Diese engagierten Gemüter entstehen, wenn man selbst betroffen ist (Homosexualität), wenn man interessiert ist (z.B. an Igeln) oder wenn man in einer Peer-Group steckt in der ein bestimmtes Engagement zum guten Ton gehört (z.B. Musikrichtungen, in denen „vegan“-sein fast ein muss ist). Meist bedingen sich diese Faktoren gegenseitig. Das Interesse steigt durch die Peer Group. Die Peer Group sucht man aufgrund von Betroffenheit…etc.etc.
-
Exzentielle Probleme, welche vermeidlich die Gesamte Bevölkerung betreffen, erreichen eine enorm schnelle und große Medienpopularität. Atomunfälle, tötliche Grippeviren…kommt eine „kollektive“ Bedrohung auf uns zu werden die alten Mechanismen wieder angekurbelt und zeigen sich in unserer medialen Welt durch eine Überrepräsentation des Themas in den Medien. Allerdings gibt es auch immer eine Gegenbewegung- und die erreicht das „Volk“ kurz nach der ankündigung der Gefahr. „Eine Ansteckung mit dem Grippevirus ist unwahrscheinlich“ oder „Das ist eine Masche der Pharmakonzerne, die dem Staat das Geld aus der Tasche ziehen und mit unserer Angst Geld verdienen.“ Das führt bei vielen Menschen dazu, dass sie das Gefühl haben „außen vor“ zu sein. Da reden Experten. Da kann man nicht mitdiskutieren. Und außerdem regeln die das Problem ja gerade für mich. D.h. es entsteht eine Steil steigende Kurve des Antriebs…und dann fällt sie aprubt wieder ab.

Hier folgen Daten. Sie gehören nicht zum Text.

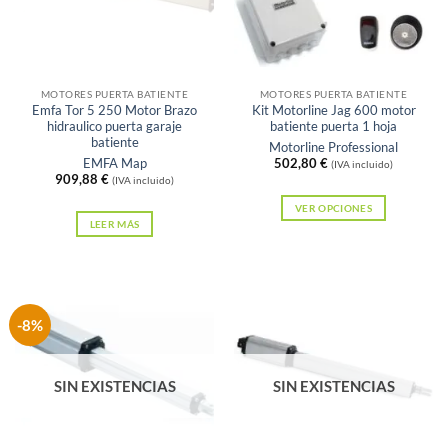
se
se
pueden
pueden
elegir
elegir
en
en
MOTORES PUERTA BATIENTE
MOTORES PUERTA BATIENTE
Emfa Tor 5 250 Motor Brazo
Kit Motorline Jag 600 motor
la
la
hidraulico puerta garaje
batiente puerta 1 hoja
página
página
batiente
Motorline Professional
EMFA Map
502,80
€
de
de
(IVA incluido)
909,88
€
(IVA incluido)
producto
producto
VER OPCIONES
LEER MÁS
Este
producto
tiene
múltiples
-8%
variantes.
Las
opciones
SIN EXISTENCIAS
SIN EXISTENCIAS
se
pueden
elegir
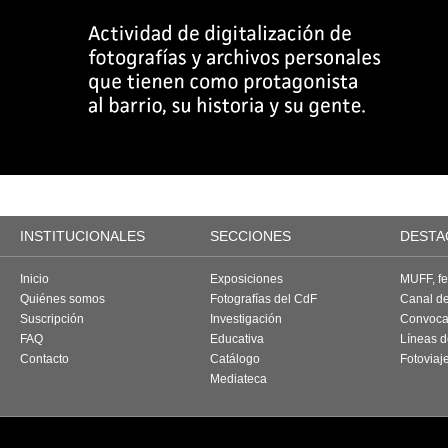
INSTITUCIONALES
SECCIONES
DESTA
Inicio
Exposiciones
MUFF, fes
Quiénes somos
Fotografías del CdF
Canal d
Suscripción
Investigación
Convoca
FAQ
Educativa
Líneas d
Contacto
Catálogo
Fotoviaj
Mediateca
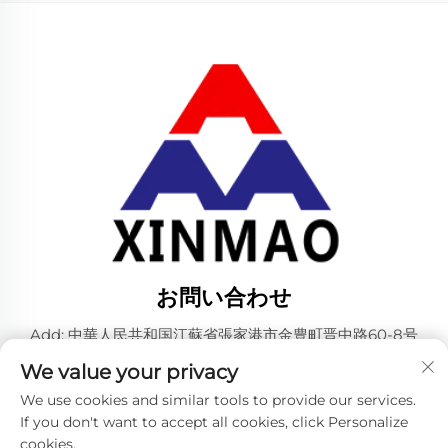
お問い合わせ
Add: 中華人民共和国江蘇省張家港市金豊町晋中路60-8号
電話番号：
+86-18952445692
We value your privacy
メールアドレス：
[email protected]
We use cookies and similar tools to provide our services.
If you don't want to accept all cookies, click Personalize
cookies.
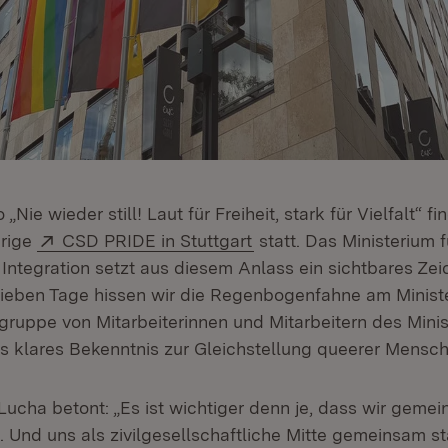
Nie wieder still! Laut für Freiheit, stark für Vielfalt“ fi
Extern:
(Öffnet in neuem Fenste
hrige
CSD PRIDE in Stuttgart
statt. Das Ministerium f
Integration setzt aus diesem Anlass ein sichtbares Zei
r sieben Tage hissen wir die Regenbogenfahne am Minis
gruppe von Mitarbeiterinnen und Mitarbeitern des Minis
ls klares Bekenntnis zur Gleichstellung queerer Mensch
Lucha betont: „Es ist wichtiger denn je, dass wir geme
. Und uns als zivilgesellschaftliche Mitte gemeinsam s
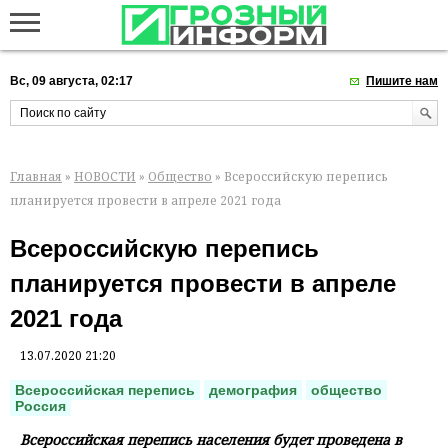
Вс, 09 августа, 02:17
Пишите нам
Главная
»
НОВОСТИ
»
Общество
» Всероссийскую перепись
планируется провести в апреле 2021 года
Всероссийскую перепись
планируется провести в апреле
2021 года
13.07.2020 21:20
Всероссийская перепись
демография
общество
Россия
Всероссийская перепись населения будет проведена в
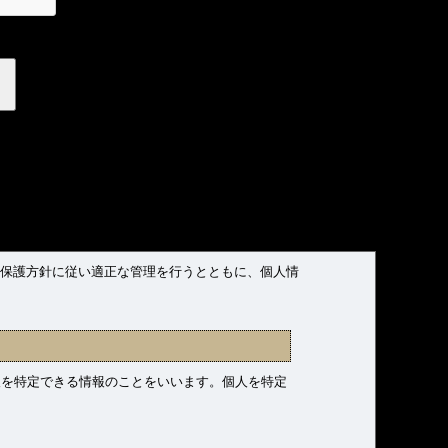
報保護方針に従い適正な管理を行うとともに、個人情
人を特定できる情報のことをいいます。個人を特定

2012 wird ein gutes Jahr sein, um das zu beobachten. Menschen werden Dinge „erleben“, sich was „gönnen“, irgendwie „getrieben“ sein. Den Höhepunkt wird diese Tendenz dann haben, wenn irgendwer um die Ecke kommt und einen 100%igen Beweis abliefert, dass die Welt nicht untergeht - oder wenn der kritische Tag dann vorbei ist. Dann wird die „Antriebskurve“ rapide absinken.
Ich hoffe du hattest die Geduld für diesen langen Beitrag und er konnte dir irgendwie helfen.